The Weaviate integration:

import weaviate
import requests

# 1. Get scored + embedded knowledge
response = requests.post(
    'YOUR_API_URL/v1/discover',
    json={
        'topic': 'vector search optimization',
        'output_format': 'embeddings'  # returns 384-dim vectors
    }
)

# 2. Upsert directly into Weaviate
client = weaviate.Client(WEAVIATE_URL)
with client.batch as batch:
    for item in response.json()['embeddings']:
        batch.add_data_object(
            data_object={
                'title': item['title'],
                'url': item['url'],
                'platform': item['source_platform'],
                'quality_score': item.get('quality_score', 0),
            },
            class_name='KnowledgeSource',
            vector=item['vector']
        )

You get pre-scored, multi-source knowledge in your vector store. Quality score is stored as metadata so you can filter by it at query time.

Open source, MIT licensed: GitHub - VLSiddarth/Knowledge-Universe: "Find the best knowledge sources across the internet.
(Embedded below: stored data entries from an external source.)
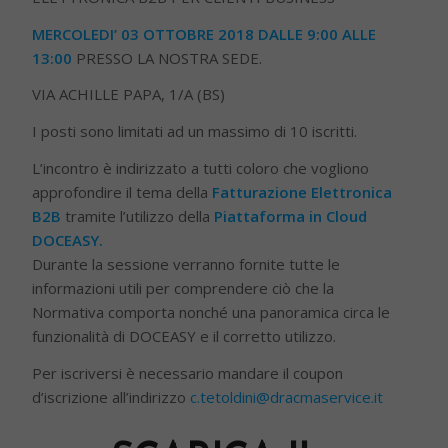
MERCOLEDI’ 03 OTTOBRE 2018 DALLE 9:00 ALLE
13:00
PRESSO LA NOSTRA SEDE.
VIA ACHILLE PAPA, 1/A (BS)
I posti sono limitati ad un massimo di 10 iscritti.
L’incontro è indirizzato a tutti coloro che vogliono
approfondire il tema della
Fatturazione Elettronica
B2B
tramite l’utilizzo della
Piattaforma in Cloud
DOCEASY.
Durante la sessione verranno fornite tutte le
informazioni utili per comprendere ciò che la
Normativa comporta nonché una panoramica circa le
funzionalità di DOCEASY e il corretto utilizzo.
Per iscriversi è necessario mandare il coupon
d’iscrizione all’indirizzo
c.tetoldini@dracmaservice.it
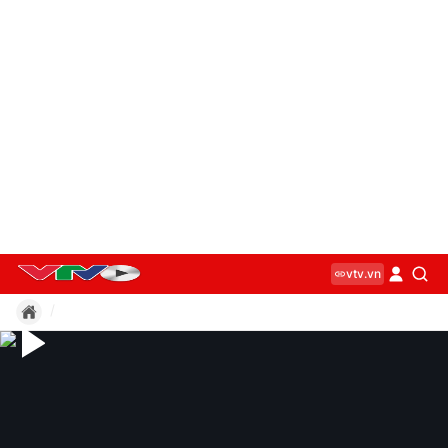
vtv.vn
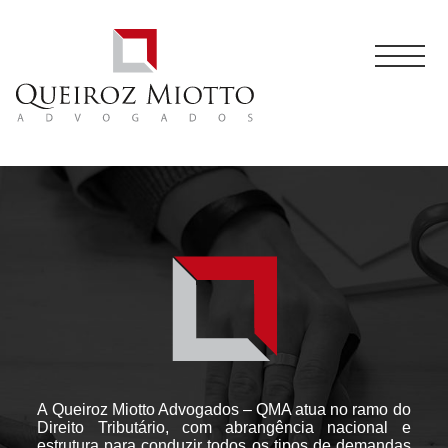
A Queiroz Miotto Advogados – QMA atua no ramo do
Direito Tributário, com abrangência nacional e
estrutura para conduzir todos os tipos de demandas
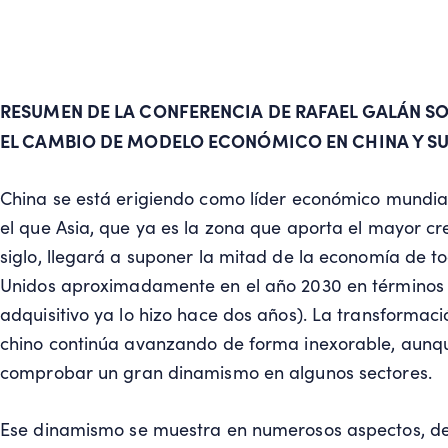
RESUMEN DE LA CONFERENCIA DE RAFAEL GALÁN S
EL CAMBIO DE MODELO ECONÓMICO EN CHINA Y SU
China se está erigiendo como líder económico mundial
el que Asia, que ya es la zona que aporta el mayor cr
siglo, llegará a suponer la mitad de la economía de 
Unidos aproximadamente en el año 2030 en términos 
adquisitivo ya lo hizo hace dos años). La transformac
chino continúa avanzando de forma inexorable, aunqu
comprobar un gran dinamismo en algunos sectores.
Ese dinamismo se muestra en numerosos aspectos, des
For learning, research, and AI. 🌌" · GitHub
Free tier: 100 calls/month, no credit card.

Two questions for the community:

  1. Does the embedding schema above work well for your Weaviate setup, or would a different metadata structure be more useful?
  2. Are there knowledge sources you wish were covered that aren’t in the list above?

Happy to adjust the output format based on what actually fits Weaviate workflows.